W uzasadnieniu pozwu wskazano, iż w dniu 15 czerwca 2011 r. Z. P. zawarł z powodem umowę kredytu, na podstawie której bank zobowiązał się do przekazania na rzecz kredytobiorcy określonej kwoty pieniężnej, a kredytobiorca zobowiązał się do spłaty zadłużenia w kwotach i terminach określonych w harmonogramie spłat. Powód wywiązał się ze swojej części zobowiązania, jednak kredytobiorca nie dokonywał spłat zadłużenia zgodnie z umówionymi warunkami. W tym stanie rzeczy bank wypowiedział wiążącą strony umowę kredytu i wezwał kredytobiorcę do spłaty zaległych wierzytelności. W dniu 30 sierpnia 2012 r. Z. P. zmarł, a spadek po nim nabyła w całości B. C. (1). Powód wezwał pozwaną do spłaty całości zadłużenia, jednak wezwanie to pozostało bezskuteczne. Pozwana nie spłaciła zadłużenia, mimo że w pismach kierowanych do powoda uznała roszczenie co do zasady, jak i co do wysokości. W tym stanie rzeczy pozew stał się konieczny i uzasadniony.
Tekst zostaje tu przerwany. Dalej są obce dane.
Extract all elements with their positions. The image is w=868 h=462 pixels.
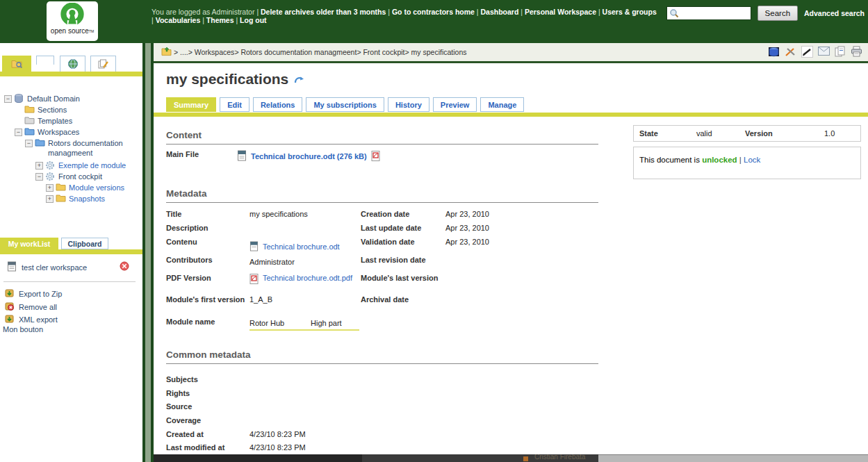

W dniu 27 kwietnia 2017 r. Sąd wydał nakaz zapłaty w postępowaniu upominawczym. Pozwana wniosła sprzeciw od tego nakazu, co skutkowało utratą jego mocy w całości.
W sprzeciwie pozwana podniosła zarzut przedawnienia dochodzonego roszczenia i wskazała, że powództwo winno zostać oddalone z tej właśnie przyczyny. W ocenie strony pozwanej powód nigdy skutecznie nie wypowiedział pozwanej umowy kredytu, a zatem wskazane przez niego daty wymagalności roszczenia i wysokości należności są błędne. Ponadto myli się powód, jakoby data wymagalności roszczenia winna być liczona dla całego zobowiązania od daty wypowiedzenia umowy. Zobowiązanie kredytowe jest bowiem zobowiązaniem podzielnym, spłacanym w ratach. Wymagalność tego roszczenia następuje zatem oddzielnie co do każdej raty, zgodnie z ustalonym terminem jej zapłaty, a nie zbiorowo od daty rozwiązania umowy kredytu. Nie sposób również uznać, aby następcze wypowiedzenie umowy kredytowej przerywało jakkolwiek termin przedawnienia wymagalnych już rat. Z ostrożności procesowej pozwana zaakcentowała również, że w jej ocenie nie ma podstaw do przyjęcia, aby bieg przedawnienia był przerywany przez postępowanie o stwierdzenie nabycia spadku po zmarłym kredytobiorcy. Odnosząc się do twierdzeń powoda o uznaniu długu pozwana wskazała, że nigdy nie utożsamiała się z osobą dłużnika (zawsze wskazywała, iż dług należy do Z. P.), w swoich pismach nigdy nie precyzowała o jakie zadłużenie chodzi (bank zaś nigdy nie informował jej o podstawie i wysokości zobowiązania jej ojca), natomiast próba pertraktacji z bankiem co do spłaty dochodzonego długu z obawy przed egzekucją sądową nie może być traktowana jako dobrowolne uznanie długu.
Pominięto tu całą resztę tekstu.